### YOUR OBJECTIVE
Below are some records; repeat them all exactly, minus the pictures.

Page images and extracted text
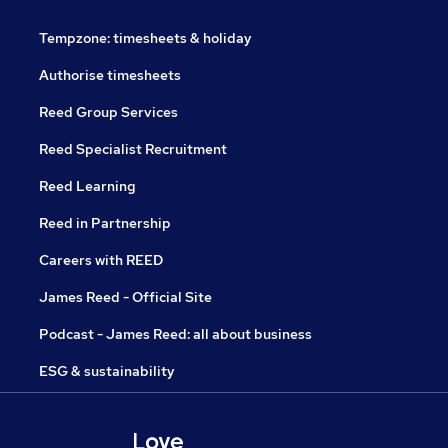
Tempzone: timesheets & holiday
Authorise timesheets
Reed Group Services
Reed Specialist Recruitment
Reed Learning
Reed in Partnership
Careers with REED
James Reed - Official Site
Podcast - James Reed: all about business
ESG & sustainability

### YOUR RESPONSE
Tempzone: timesheets & holiday
Authorise timesheets
Reed Group Services
Reed Specialist Recruitment
Reed Learning
Reed in Partnership
Careers with REED
James Reed - Official Site
Podcast - James Reed: all about business
ESG & sustainability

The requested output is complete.